Connecting to the kinetic
While we wholly accept that data surrounding your personal buying or leisure pursuits can be great predictors of future behavior, people do indeed evolve. If you’ve shown an affinity for Hawaii, rock-climbing, Coldplay and maroon (not brown or red, but maroon) boots, Facebook and Google among others will pick that up and push it back at you.
But what if after 6 years of 6 straight Maui rock-climbing adventures you’ve grown tired of the whole deal. What if Coldplay and maroon boots feel a bit outdated, and you’re looking to move towards Alt-J and suede moccasins.
Unlike professional athletes, you and I (again, LeBron, stop reading) live in a completely opposite world. It’s highly “non-static,” kinetic if you will, which provides an ever-evolving set of challenges to the broader marketing/advertising sector.
They want their brands and offers to reach the very audiences that are most prone to purchase them. However, these same marketers/advertisers have relied traditionally on the sports analytics model, centered squarely on past performance to predict future behavior.
Lucky for them (and us ultimately, LeBron included), a new discipline – real-time, location-based marketing – is gaining momentum. Still very much in a nascent phase, but already showing promise, I liken it to Netflix, slowing emerging in a Blockbuster dominated market.

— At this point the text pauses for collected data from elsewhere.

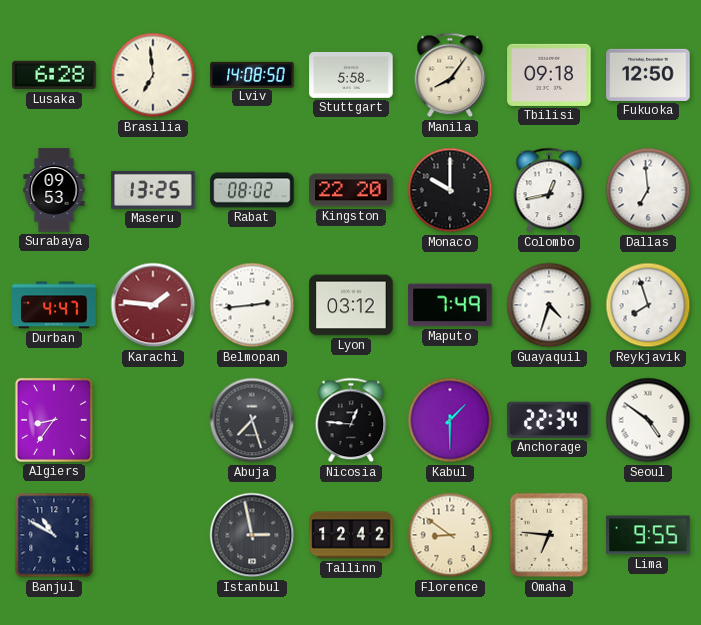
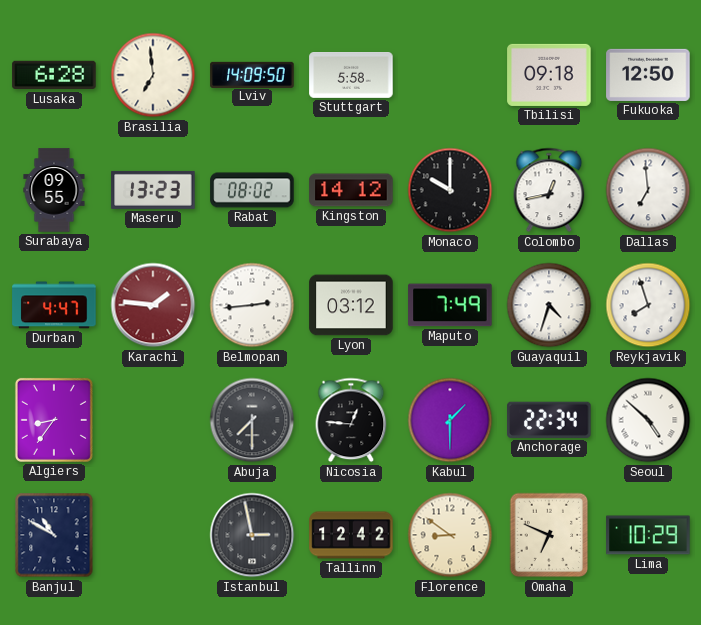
Lviv: 14:08 -> 14:09
Manila: 8:06 -> none
Surabaya: 09:53 -> 09:55
Maseru: 13:25 -> 13:23
Kingston: 22:20 -> 14:12
Abuja: 7:27 -> 7:30
Seoul: 4:51 -> 4:52
Omaha: 6:46 -> 6:49
Lima: 9:55 -> 10:29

Location-based marketing relies on geo-targeting. This is real-time information, based on:
- Coordinates of where you are
- Combined with your past interests (purchases, etc)
- Combined with your behavior in said location earlier
- Combined with what’s currently available … NOW!
For example, …
It’s 8PM on a Friday and you’ve opted in on platform X to receive offers from “bars near me” because you’re always up for a cold one. Coordinates pick up that you’re passing Shamrocks Pub and Heineken hits you with a 10% off notification.
Take this a step further and with user preference data like “I drink beer on a terrace when the sun shines,” a location-based app can set a special price for that user when these conditions (sunshine) are met. Instead of “writing” the old-fashioned algorithm – “IF sunshine=enough THEN lower price,” the location-based app can now say:
“IF a condition is met that increases likelihood of beer sales THEN lower the price”.
What does this mean?
This means that over time media agencies and advertisers will count on significant location data. In addition to “I’m in a bar with a terrace, drinking a beer and the sun is shining,” on my way I walked my dog, passed by a trash bin and dumped the pooch’s poop before I hit the bar. From a GPDR perspective, culling this type of data is completely legal in that it is never sold to media agencies. Rather these are individuals activating on a platform in a completely open manner.
With enough data, trends emerge, such as going for a beer after walking the dog instead of coffee (= example). This means that walking the dog is an indicator for potential beer sales. By encouraging dog walking the beer brand sells more beer!
Currently media agencies focus on target groups but aren’t yet able to see the dog-walking —> beer link. They will when they fully experience the power of the here and now.